## Listener No 4501, *Two Solutions*: A Setter’s Blog by Quinapalus

Posted by Listen With Others on 27 May 2018

I first encountered the riddle used in *Two Solutions* in one of the books in Martin Gardner’s excellent *Mathematical Diversions* series. Its rhythm had stuck in my mind, and I had been thinking for a while that it might be possible to use it as the basis for a puzzle. Also, I’d been experimenting with ways to make it easier to construct grids where lights have two solutions in Qxw — with the current version it is possible but fiddly — and thought this might make a good test case.

I could see that the quadratic equation would have two distinct solutions, and on determining that they were complex, the idea of using the grid as an Argand diagram came naturally enough. Given that the coefficients were, I assume, chosen purely for metrical reasons it was good fortune that the roots can be plotted in a reasonable-sized grid with the side of a cell representing one unit. It was also fortunate that the real part of the roots is an odd multiple of one half so that they lie in the middle of a square horizontally, which makes the grid neater and the entries easier to check. In combination with the word ‘vertically’ in the instruction message it also gave some solvers some confidence that they were on the right track.

The complex roots of a polynomial with real coefficients always come in conjugate pairs: that is, pairs differing only in the sign of the imaginary part. This is because if you replace i with –i throughout a polynomial equation it will still be true; or as someone put it ‘how do you know that i is the positive square root of –1?’. It was therefore thematic for the grid to have up-down mirror symmetry. To avoid ambiguity it was important that there were no Xs in the grid other than those marking the roots; with a bit of work it also proved possible to make the grid pangrammatic.

Many solvers seem to like puzzles that have a little maths dust sprinkled on them, though I’m sure there are some—not too many I hope—for whom the endgame came as a slightly unpleasant surprise. To them I apologise (but only a bit). For the mathematical puzzles in the Listener series the editors use GCSE level as the reference for an acceptable level of difficulty. (Presumably if the same threshold were applied to the expected level of familiarity with, for example, English literature, setters would only be allowed to draw themes from *Macbeth*.) As far as I can establish this puzzle probably only just slips below the GCSE bar. Complex numbers are taught at that level, and so is the method of ‘completing the square’ for solving quadratics, which is convenient to use in this case as the coefficient of x² is 1. What is less clear is whether the combination of these two ideas falls within the syllabus.

It is unfortunate that ‘Argand diagram’ is not defined in Chambers but on the other hand there is an excellent explanation in Collins and of course in many online sources. All in all I was a bit apprehensive when I submitted the puzzle that the editors might reject it as demanding too much mathematics but in the end they let me get away with it. Nevertheless, to be on the safe side I arranged to be out of the country when the puzzle was published.
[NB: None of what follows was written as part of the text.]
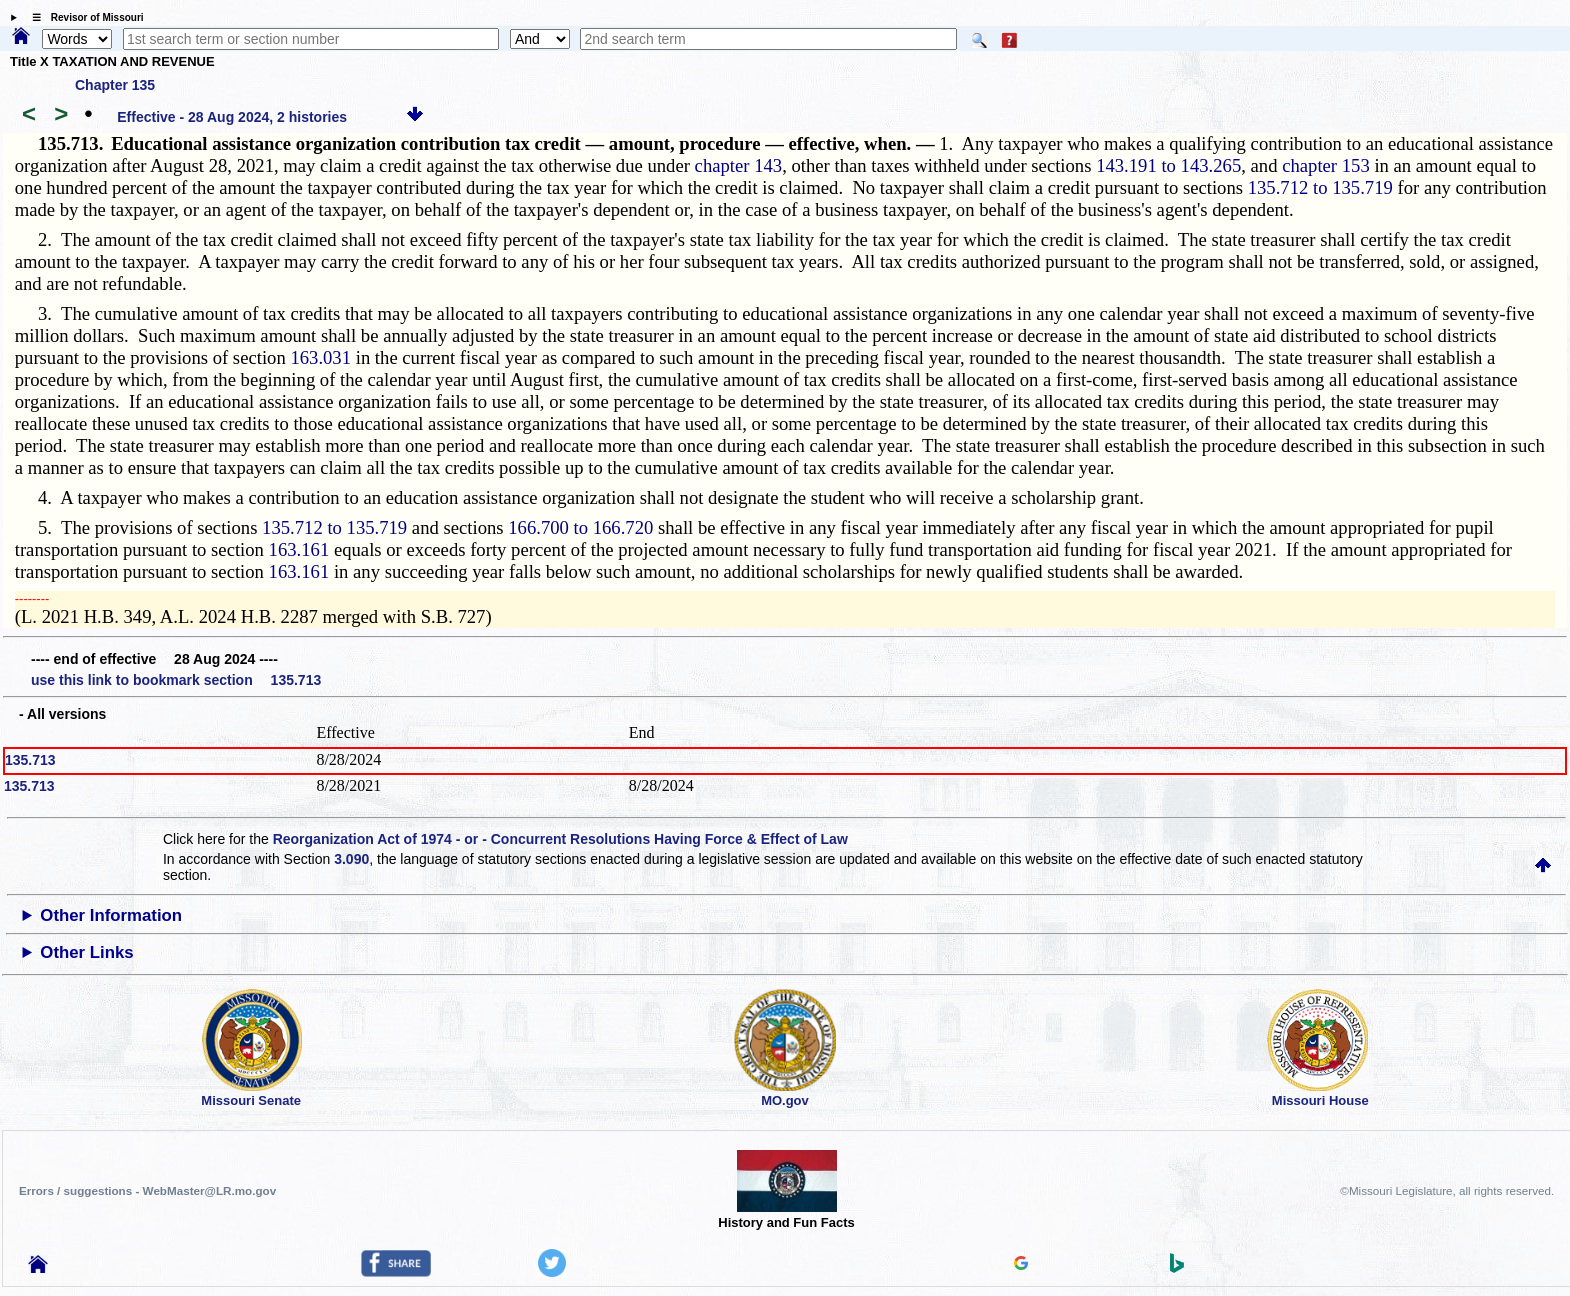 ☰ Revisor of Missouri (83, 17)
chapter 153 (1326, 165)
My thanks to the test solvers and the vetters for all the improvements they suggested, to the checker, and to the many solvers who gave feedback either online or along with their postal entries. Thankfully the response was mostly positive and there was no angry posse lying in wait for me at Heathrow. Your comments are all greatly appreciated.

**Quinapalus**.

## Steve said

As I’ve mentioned elsewhere I really enjoyed this one, so first: thanks for setting it! I particularly enjoyed the doubling-up of the names and titles, and the way in which the G/R used the double-letter feature in an entirely different way.

I was wondering if at any point you considered a version of the puzzle where the gaps were both above and below the Xs, so that MOVE BOTH XS VERTICALLY required knowing the roots, and not just blindly shifting the Xs into the only free squares.

Although that questions presupposes you intended the movement to be made without appreciation for the actual values, which is how I took it at the time, so a second question (inspired by my expectation of being marked wrong): I (mis)read the preamble as indicating that the instructed move, made in discrete units of whole squares, would result in a (reasonably) accurate plot of the solution. Reading other blog posts on this site I now think you intended that the solver aim for the proper points in the target squares to represent +/- 6.1, requiring knowledge of the roots after all. (Annoyingly I had the roots but was working in whole squares when I made the move.)